On today’s episode, Fritznel Octave (49) joins us from Kissimme Florida. A veteran journalist, activist and author, he shares his journey as a Haitian native. Born in Haiti,he moved to the USA 20 years ago. We talk about life and culture in Florida. Todd talks about SCUBA diving in Florida. Fritznel shares his story growing up in Haiti and how the culture differs from other cultures. Community and love is the glue of the Haitian people.
He was born in a small village in remote Haiti and describes how neighbors used to watch each other’s back and support the community. He describes how this has changed over the years. Both his parents are still alive and together (66 years) and recounts the blessing this is in his life. Family is huge for him – he is the 3rd born of 8 sisters and 4 brothers. He shares his love of family and how it provided loving connections throughout his childhood and life. He maintains contact with all his relatives and cherishes the love they share together.
God is first, family second, then work – the three things Fritznel keeps in mind in everything he does. We discuss differences in American and Haitian society. An optimist, he believes there is much more good than bad in the world. He shares how Haiti is viewed and sometimes misunderstood. The beauty of the culture is simplicity and meeting basic needs. It’s life quality over quantity, Fritznel explains. Music was a huge part of his childhood memories. His family would pray, sing and dance together, enjoying all sorts of music – just being happy together.
Todd asks if there are white people in Haiti. Less than 1%, Fritznel believes.
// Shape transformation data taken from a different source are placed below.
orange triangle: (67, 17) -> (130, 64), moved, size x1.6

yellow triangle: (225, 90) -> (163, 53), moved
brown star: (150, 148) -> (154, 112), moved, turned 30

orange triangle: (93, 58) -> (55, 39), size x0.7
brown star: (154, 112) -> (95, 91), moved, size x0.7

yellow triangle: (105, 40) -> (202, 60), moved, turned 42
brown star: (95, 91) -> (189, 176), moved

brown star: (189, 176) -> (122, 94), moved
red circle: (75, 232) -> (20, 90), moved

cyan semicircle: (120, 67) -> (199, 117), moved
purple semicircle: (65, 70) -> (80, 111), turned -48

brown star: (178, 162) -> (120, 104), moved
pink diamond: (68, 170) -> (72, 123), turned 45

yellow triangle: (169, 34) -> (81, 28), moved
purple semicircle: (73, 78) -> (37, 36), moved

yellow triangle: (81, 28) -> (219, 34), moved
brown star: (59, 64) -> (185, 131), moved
He describes the mulleto (mixed race) person in Haitian culture relative to Haiti winning their independence in 1804. He shares that success has nothing to do with race, but instead effort and personal achievement. Faith is a huge part of everything he does in life and shares that people in Haiti are very religious (Catholic, followed by Protestant). Fritznel shares that the beauty of Haiti far overshadows the dangers people think of.
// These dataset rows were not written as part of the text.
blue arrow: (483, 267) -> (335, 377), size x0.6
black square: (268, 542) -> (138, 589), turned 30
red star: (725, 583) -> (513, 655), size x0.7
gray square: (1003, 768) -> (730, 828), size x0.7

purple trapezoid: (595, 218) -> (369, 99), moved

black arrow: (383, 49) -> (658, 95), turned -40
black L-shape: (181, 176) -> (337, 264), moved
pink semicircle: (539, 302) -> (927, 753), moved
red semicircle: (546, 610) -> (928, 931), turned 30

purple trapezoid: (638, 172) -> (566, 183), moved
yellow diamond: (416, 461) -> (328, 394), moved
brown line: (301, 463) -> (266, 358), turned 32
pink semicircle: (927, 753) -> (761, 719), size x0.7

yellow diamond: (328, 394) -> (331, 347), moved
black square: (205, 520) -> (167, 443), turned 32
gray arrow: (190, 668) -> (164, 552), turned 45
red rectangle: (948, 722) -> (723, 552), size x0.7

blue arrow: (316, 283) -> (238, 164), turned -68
Fritznel shares that he has never experienced racism in his life as a person of color. Todd believes this is refreshing and unique. Fritznel shares that racism is a mindset gained over time through perception – and becomes a way of life, if not carefully kept in check. We discuss how racism can be eliminated through education and keeping a balanced mind. We grow and learn through our differences and the presence of God in life. Fritznel shares that he believes that social media and other distractions move us away from old-school values and experiences.
We discuss the Haitian Slave Revolution in 1492 and the power of unity among the people who fought and won this important historic battle against forced labor, slavery, and other terrible conditions imposed by the colonists invading the already populated area. The slaves rebelled, organized, and defeated the colonists trying to change their way of life and enslave them. Todd shares that he is a direct ancestor of Napoleon Bonaparte (who invaded Haiti in the revolution). The final battle was waged in 1803 against the Napoleonic French Army and the slaves won their freedom. Fritznel shares how this experience shaped Haitian culture over time.
We wrap up talking about cultural differences with smoking, drugs, marijuana, and music. Haiti is a melting pot of different cultures, which contributes to it’s rich diversity and cultural experience. Fritznel recently published a book “Haiti: Between Pestilence and Hope” which explores the culture in a real and raw way from his personal experience. Todd talks about his cousin Carolle Jean Murat, who is also an activist for the Haitian people. Haitians believe in community and group support. God is the key.